Return value of SecItemAdd is often ignored. Even if it isn't, we don't have the ability to serialize SecKeychainItemRef.Otherwise, it would go through the weird route of serializing SecKeychainItemRef by asking Keychain for its persistent reference. This contradicts the purpose of SecItemShim, which is to proxy all Keychain operations to UIProcess.
<rdar://problem/40892596>
Created attachment 342980 [details] Patch
Comment on attachment 342980 [details] Patch View in context: https://bugs.webkit.org/attachment.cgi?id=342980&action=review r=me with these changes, and with clean EWS. > Source/WebKit/Shared/mac/SecItemShim.cpp:102 > static OSStatus webSecItemAdd(CFDictionaryRef query, CFTypeRef* result) Suggest renaming to "unusedResult" > Source/WebKit/Shared/mac/SecItemShim.cpp:104 > + // Return value of SecItemAdd is often ignored. Even if it isn't, we don't have the ability to // Return value of SecItemAdd should be ignored for WebKit use cases. WebKit can't serialize SecKeychainItemRef, so we do not use it. // If someone passes a result value to be populated, the API contract is being violated so we should assert. > Source/WebKit/Shared/mac/SecItemShim.cpp:106 > + if (result != nullptr) { if (unusedResult) { ... > Source/WebKit/Shared/mac/SecItemShim.cpp:113 > return errSecInteractionNotAllowed; I also suggest you remove lines 115 and 116, since we don't ever expect to have something here to fill in.
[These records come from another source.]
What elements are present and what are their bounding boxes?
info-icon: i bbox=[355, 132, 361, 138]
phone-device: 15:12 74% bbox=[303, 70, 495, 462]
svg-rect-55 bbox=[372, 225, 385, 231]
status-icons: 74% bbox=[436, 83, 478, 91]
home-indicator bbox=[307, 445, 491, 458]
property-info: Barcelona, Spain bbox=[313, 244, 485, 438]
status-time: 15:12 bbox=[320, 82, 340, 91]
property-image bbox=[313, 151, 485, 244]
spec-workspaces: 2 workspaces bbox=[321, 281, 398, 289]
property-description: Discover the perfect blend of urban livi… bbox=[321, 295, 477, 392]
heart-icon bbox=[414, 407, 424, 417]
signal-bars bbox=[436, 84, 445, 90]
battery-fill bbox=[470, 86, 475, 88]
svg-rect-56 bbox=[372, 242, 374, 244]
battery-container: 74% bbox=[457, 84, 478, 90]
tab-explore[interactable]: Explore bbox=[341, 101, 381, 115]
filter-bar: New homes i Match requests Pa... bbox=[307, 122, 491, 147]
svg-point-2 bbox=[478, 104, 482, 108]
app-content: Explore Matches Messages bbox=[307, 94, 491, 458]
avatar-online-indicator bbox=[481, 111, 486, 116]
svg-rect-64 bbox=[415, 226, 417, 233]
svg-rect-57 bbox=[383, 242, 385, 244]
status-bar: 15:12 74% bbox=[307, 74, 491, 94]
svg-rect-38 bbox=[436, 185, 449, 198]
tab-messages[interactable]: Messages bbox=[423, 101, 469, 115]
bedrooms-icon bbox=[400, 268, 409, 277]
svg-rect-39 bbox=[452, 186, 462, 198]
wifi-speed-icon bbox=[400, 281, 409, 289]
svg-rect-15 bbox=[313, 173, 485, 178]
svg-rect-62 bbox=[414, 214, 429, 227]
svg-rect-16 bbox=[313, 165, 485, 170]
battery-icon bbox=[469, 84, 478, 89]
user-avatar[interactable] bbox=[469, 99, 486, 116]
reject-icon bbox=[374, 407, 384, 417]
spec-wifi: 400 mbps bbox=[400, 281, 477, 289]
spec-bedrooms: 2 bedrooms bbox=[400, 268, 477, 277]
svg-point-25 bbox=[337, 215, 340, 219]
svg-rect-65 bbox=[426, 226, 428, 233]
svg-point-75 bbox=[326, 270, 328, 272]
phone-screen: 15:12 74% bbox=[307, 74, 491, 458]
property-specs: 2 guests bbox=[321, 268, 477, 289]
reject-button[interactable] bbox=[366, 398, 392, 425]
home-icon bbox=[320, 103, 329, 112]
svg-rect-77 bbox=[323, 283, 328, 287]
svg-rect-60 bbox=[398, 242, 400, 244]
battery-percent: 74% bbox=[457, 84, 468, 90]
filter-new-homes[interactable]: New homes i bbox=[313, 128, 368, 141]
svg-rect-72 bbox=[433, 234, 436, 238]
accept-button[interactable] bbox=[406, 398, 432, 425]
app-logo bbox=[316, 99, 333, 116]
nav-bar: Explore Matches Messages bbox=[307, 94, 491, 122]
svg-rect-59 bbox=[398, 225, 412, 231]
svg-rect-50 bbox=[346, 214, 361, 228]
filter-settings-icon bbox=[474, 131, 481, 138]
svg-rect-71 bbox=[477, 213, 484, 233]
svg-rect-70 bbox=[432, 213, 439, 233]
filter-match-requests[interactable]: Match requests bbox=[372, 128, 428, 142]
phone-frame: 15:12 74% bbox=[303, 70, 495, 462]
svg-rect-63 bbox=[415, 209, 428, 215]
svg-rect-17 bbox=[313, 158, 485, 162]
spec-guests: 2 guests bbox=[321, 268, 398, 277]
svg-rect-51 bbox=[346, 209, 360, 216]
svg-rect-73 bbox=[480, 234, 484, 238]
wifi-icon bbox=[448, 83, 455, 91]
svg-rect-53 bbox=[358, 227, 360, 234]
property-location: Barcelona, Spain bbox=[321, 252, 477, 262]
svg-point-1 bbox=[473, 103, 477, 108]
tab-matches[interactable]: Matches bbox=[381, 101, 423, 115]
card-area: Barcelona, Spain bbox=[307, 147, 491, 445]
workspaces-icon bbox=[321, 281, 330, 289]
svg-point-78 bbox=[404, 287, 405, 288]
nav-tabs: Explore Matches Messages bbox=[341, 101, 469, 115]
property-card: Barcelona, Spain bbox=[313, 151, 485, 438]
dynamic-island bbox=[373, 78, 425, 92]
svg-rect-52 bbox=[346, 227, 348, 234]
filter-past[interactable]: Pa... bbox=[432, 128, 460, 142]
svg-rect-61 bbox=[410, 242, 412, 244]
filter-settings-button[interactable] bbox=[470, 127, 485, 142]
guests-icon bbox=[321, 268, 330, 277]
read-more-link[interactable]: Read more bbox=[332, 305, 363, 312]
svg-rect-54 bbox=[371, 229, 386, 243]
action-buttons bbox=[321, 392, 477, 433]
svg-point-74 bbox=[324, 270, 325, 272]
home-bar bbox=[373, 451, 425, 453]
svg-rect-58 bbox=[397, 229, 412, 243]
Comment on attachment 342980 [details] Patch View in context: https://bugs.webkit.org/attachment.cgi?id=342980&action=review Thanks Brent for r+ this patch. >> Source/WebKit/Shared/mac/SecItemShim.cpp:102 >> static OSStatus webSecItemAdd(CFDictionaryRef query, CFTypeRef* result) > > Suggest renaming to "unusedResult" Fixed. >> Source/WebKit/Shared/mac/SecItemShim.cpp:104 >> + // Return value of SecItemAdd is often ignored. Even if it isn't, we don't have the ability to > > // Return value of SecItemAdd should be ignored for WebKit use cases. WebKit can't serialize SecKeychainItemRef, so we do not use it. > // If someone passes a result value to be populated, the API contract is being violated so we should assert. Fixed. >> Source/WebKit/Shared/mac/SecItemShim.cpp:106 >> + if (result != nullptr) { > > if (unusedResult) { ... Fixed. >> Source/WebKit/Shared/mac/SecItemShim.cpp:113 >> return errSecInteractionNotAllowed; > > I also suggest you remove lines 115 and 116, since we don't ever expect to have something here to fill in. Fixed.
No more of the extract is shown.